As adjunct faculty/artist in residence with Ubiquity University he has performed as a solo cellist in and around Chartres Cathedral (Chartres, France) for six years (2008-2015) to set the musical framework for week long retreats. He has recorded three live CDs during these retreats (Sancta Camisia, Undefended Heart, All Is Well) and collaborated with faculty member and noted modern mystic Andrew Harvey on a collaboration called Rumi Symphony. He was also a part time faculty at NWTC Green Bay, WI teaching Audio Engineering classes between 2021-2023.

RASA:

Hans Christian is the co-founder of the Indian devotional group RASA, together with the Washington D.C.–based singer Kim Waters. Between 1999 and 2007 RASA released six CDs on the Hearts Of Space (now Valley Entertainment) and New Earth Records labels. The duo toured nationally and gave about 130 concerts.

Recording Studio 330:

Hans Christian's STUDIO 330 is located in Sturgeon Bay, Wisconsin and features a recently installed Audient 8024HE 36 channel console. STUDIO 330 offers recording and production services for independent artists and voice-over recording services for corporate clients.

==Discography==

===Solo albums===
- 1994: Phantoms (Lejos del Paraiso/Allemande Music)
- 1996: Surrender (Allemande Music)
- 2004: Light & Spirit (New Earth Records)
- 2007: Cinema of Dreams (Allemande Music)
- 2008: Sancta Camisia: Cello Improvisations at Chartres Cathedral (Allemande Music)
- 2010: Undefended Heart: Live Cello Improvisations with loops (Allemande Music)
- 2011: All Is Well: Live Cello improvisations with loops (Allemande Music)
- 2011: Rumi Symphony (with Andrew Harvey)(Allemande Music)
- 2012: You Are The Music Of My Silence (with Harry Manx) (Allemande Music)
- 2014: Hidden Treasures (Allemande Music)
- 2015: Nanda Devi (New Earth Records). This album has been nominated for 'Album of the year 2015' by ZMR.
- 2016: Moments Of Grace (Sounds True)
- 2017: Source (Allemande Music)
- 2020: After The Fall (Allemande Music)
- 2022: Mariupol, Warrior Spirit, Resistance (with Jim Gelcer)
- 2022: DEEP DIVE 1 cello meditation (Allemande Music)
- 2023: DEEP DIVE 2 cello meditation (Allemande Music)
- 2023 Ocean Dreaming Ocean (with David Darling) (Curve Blue), Grammy®nominated
- 2024 Melodiya (with Thomas Barquee) (Allemande Music)

===With Rasa===

- 2000–2007: six albums (see discography)
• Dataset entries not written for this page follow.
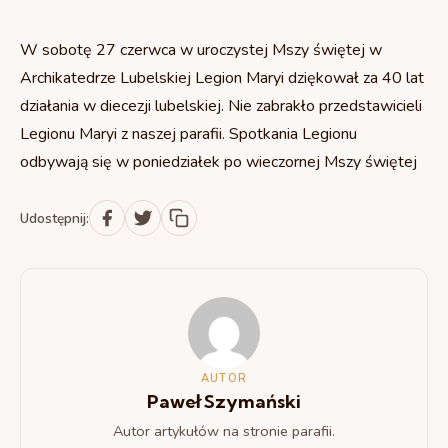
Msze Święte i nabożeństwa
Schola młodzieżowa
Chrzest Święty
W sobotę 27 czerwca w uroczystej Mszy świętej w
Odpusty parafialne
Schola dorosłych
Archikatedrze Lubelskiej Legion Maryi dziękował za 40 lat
Ślub
Spowiedź
działania w diecezji lubelskiej. Nie zabrakło przedstawicieli
Chór Lutnia
Sakrament chorych
Legionu Maryi z naszej parafii. Spotkania Legionu
Sakramenty
odbywają się w poniedziałek po wieczornej Mszy świętej
Krąg Biblijny
Pogrzeb
Liturgia dnia
Bractwo Krzyża Świętego
Udostępnij:
Ofiara
Akcja Katolicka
Koło Przyjaciół Radia Maryja
Koła różańcowe
AUTOR
Paweł Szymański
Legion Maryi
Autor artykułów na stronie parafii.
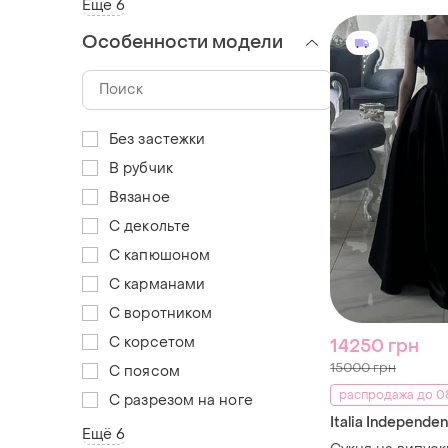
Ещё 6
Особенности модели
Без застежки
В рубчик
Вязаное
С декольте
С капюшоном
С карманами
С воротником
С корсетом
14250 грн
15000 грн
С поясом
распродажа до 08
С разрезом на ноге
Italia Independen
Ещё 6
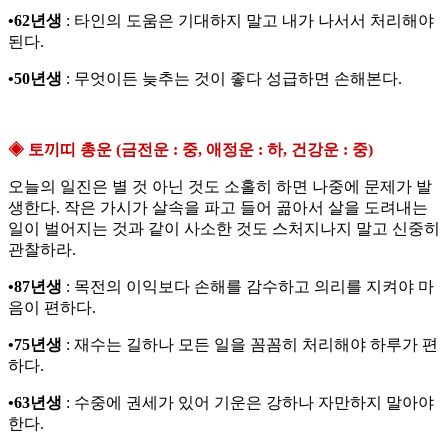
•62년생
: 타인의 도움은 기대하지 말고 내가 나서서 처리해야
된다.
•50년생
: 무엇이든 늦추는 것이 좋다 성급하면 손해본다.
◈ 토끼띠 총운 (금전운 : 중, 애정운 : 하, 건강운 : 중)
오늘의 일진은 별 것 아닌 것도 소홀히 하면 나중에 문제가 발
생한다. 작은 가시가 살속을 파고 들어 곪아서 살을 도려내는
일이 벌어지는 것과 같이 사소한 것도 스처지나지 말고 신중히
관찰하라.
•87년생
: 목전의 이익보다 손해를 감수하고 의리를 지켜야 마
음이 편하다.
•75년생
: 재수는 길하나 모든 일을 꼼꼼히 처리해야 하루가 편
하다.
•63년생
: 수중에 권세가 있어 기운은 강하나 자만하지 말아야
한다.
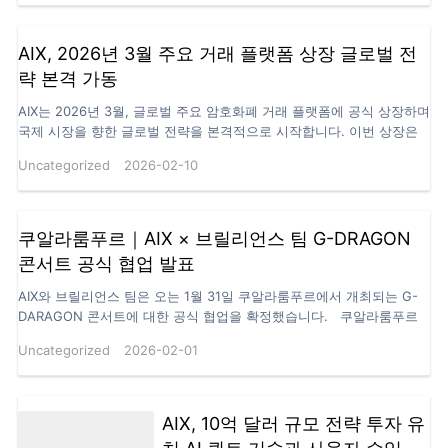
AIX, 2026년 3월 주요 거래 플랫폼 상장 글로벌 전
략 본격 가동
AIX는 2026년 3월, 글로벌 주요 암호화폐 거래 플랫폼에 공식 상장하며
국제 시장을 향한 글로벌 전략을 본격적으로 시작합니다. 이번 상장은
단순한 플랫폼 등록을 넘어,AIX가 글로벌 자본 시장과의 연결을 확대하
Uncategorized
2026-02-10
고국제 무대에서의 전략적 포지션을 본격적으로 구축하는중요한 전환
점이 될 것입니다.이를 통해 AIX는 세계 수준의 유동성 환경 속에서전
세계 투자자들과 함께 새로운 가치 성장의 흐름을 만들어 나갈 예정입
니다. AIX 생태계 확장, 세 가지 핵심 방향 1. 커뮤니티 신뢰 강화 및 토
쿠알라룸푸르｜AIX × 브릴리언스 팀 G-DRAGON
큰 유동성 확대토큰 구조를 지속적으로 고도화하고 시장 유동성을 강화
콘서트 공식 협업 발표
하여,AIXT가 다양한 거래 환경에서도안정적으로 작동할 수 있는 기반을
마련합니다. 2. ‘AIX 퀀트 & 컴퓨팅 파워 기반’ 커뮤니티…
AIX와 브릴리언스 팀은 오는 1월 31일 쿠알라룸푸르에서 개최되는 G-
DARAGON 콘서트에 대한 공식 협업을 확정했습니다. 쿠알라룸푸르
는 동남아시아를 대표하는 공연 및 콘텐츠 유통 거점으로,높은 지역 확
Uncategorized
2026-02-01
산력과 글로벌 문화 영향력을 동시에 갖춘 도시입니다. 여기에 G-
DRAGON의 국제적인 아티스트 영향력이 더해지며,이번 협업은 AIX가
해외 인지도 확대와 글로벌 전략을 본격화하는 주요 계기로 평가되고
있습니다. 브릴리언스 팀은 AIX를 핵심 전략 파트너로 공식 편입했으
AIX, 10억 달러 규모 전략 투자 유
며,양측은 자원 배분, 실행 속도, 중장기 목표 전반에 걸쳐 안정적인 협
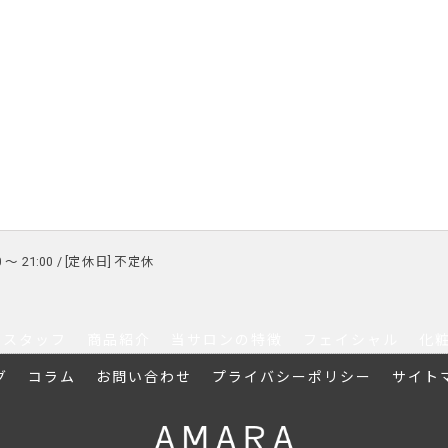
0 〜 21:00 / [定休日] 不定休
スタッフ
商品紹介
当サロンの特徴
フェイシャル
化
グ
コラム
お問い合わせ
プライバシーポリシー
サイト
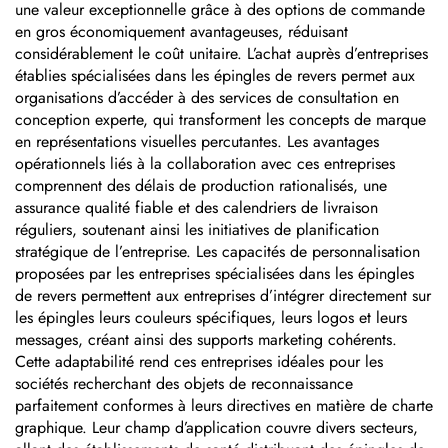
une valeur exceptionnelle grâce à des options de commande
en gros économiquement avantageuses, réduisant
considérablement le coût unitaire. L’achat auprès d’entreprises
établies spécialisées dans les épingles de revers permet aux
organisations d’accéder à des services de consultation en
conception experte, qui transforment les concepts de marque
en représentations visuelles percutantes. Les avantages
opérationnels liés à la collaboration avec ces entreprises
comprennent des délais de production rationalisés, une
assurance qualité fiable et des calendriers de livraison
réguliers, soutenant ainsi les initiatives de planification
stratégique de l’entreprise. Les capacités de personnalisation
proposées par les entreprises spécialisées dans les épingles
de revers permettent aux entreprises d’intégrer directement sur
les épingles leurs couleurs spécifiques, leurs logos et leurs
messages, créant ainsi des supports marketing cohérents.
Cette adaptabilité rend ces entreprises idéales pour les
sociétés recherchant des objets de reconnaissance
parfaitement conformes à leurs directives en matière de charte
graphique. Leur champ d’application couvre divers secteurs,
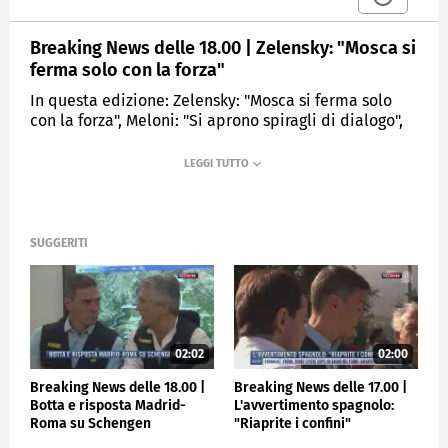
Breaking News delle 18.00 | Zelensky: "Mosca si
ferma solo con la forza"
In questa edizione: Zelensky: "Mosca si ferma solo
con la forza", Meloni: "Si aprono spiragli di dialogo",
Media, "Hamas accetta cessate il fuoco", Secondo
morto per il taser, Salento, turista muore colpito da
un fulmine, Pippo Baudo, in migliaia alla camera
ardente.
SUGGERITI
MEDIASET
TGCOM24
02:02
02:00
Breaking News delle 18.00 |
Breaking News delle 17.00 |
Botta e risposta Madrid-
L'avvertimento spagnolo:
Roma su Schengen
"Riaprite i confini"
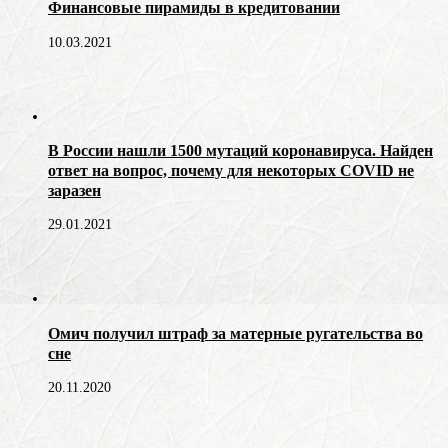
Финансовые пирамиды в кредитовании
10.03.2021
В России нашли 1500 мутаций коронавируса. Найден
ответ на вопрос, почему для некоторых COVID не
заразен
29.01.2021
Омич получил штраф за матерные ругательства во
сне
20.11.2020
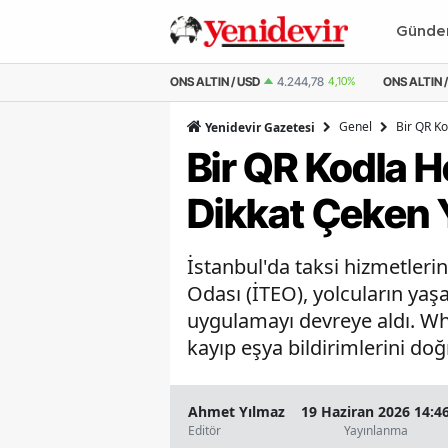
Günd
ALTIN / USD
4.244,78
4,10%
ONS ALTIN / TL
201.936,73
4,20%
ÇEYREK
Genel
Bir QR Ko
Yenidevir Gazetesi
Bir QR Kodla H
Dikkat Çeken Y
İstanbul'da taksi hizmetlerin
Odası (İTEO), yolcuların yaşa
uygulamayı devreye aldı. What
kayıp eşya bildirimlerini doğr
Ahmet Yılmaz
19 Haziran 2026 14:4
Editör
Yayınlanma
===Collaboration albums===
Legendary music sessions include:
- 1987: Robbie Robertson (bass guitar for Robbie Robertson)
- 1987: So Rebellious a Lover (cello for Gene Clark & Carla Olson)
- 1987: Happy Come Home (Victoria Williams album) (cello for Victoria Williams)
- 1987: Union (cello for Toni Childs)

Guest performances include:
- 1997: Watchful (cello with Amoeba)
- 1998: Offerings (cello, sarangi, nyckelharpa with Vas)
- 1998: Pilgrim Heart (bass guitar, cello, vocals, sarangi, nyckelharpa with Krishna Das)
- 1998: Seven Veils (cello with Robert Rich)
- 2000: Live... on Earth (also Live on Earth) (bass guitar, cello with Krishna Das)
- 2000: Pivot (cello with Amoeba)
- 2003: Chakra Healing Chants (production with Sequoia Records)
- 2004: Reveal (production for Spirit Voyage Records)
- 2007: Divas and Devas (production for Spirit Voyage Records)
- 2007: The Journey Home (production for Spirit Voyage Records)
- 2008: Spring Fever (production for Springgroove)
- 2009: Adhara (production for Spirit Voyage Records)
- 2010: Ylang (cello for Robert Rich)
- 2010: Diamonds in the Sun (mixing and mastering for Girish)
- 2010: Silent Moonlight Meditation (production for Spirit Voyage Records)
- 2010: Crimson Sadhana (production for Spirit Voyage Records)
- 2010 to present: Hans Christian regularly contributes as a musician, producer, and mix engineer to a number of recordings in various genres.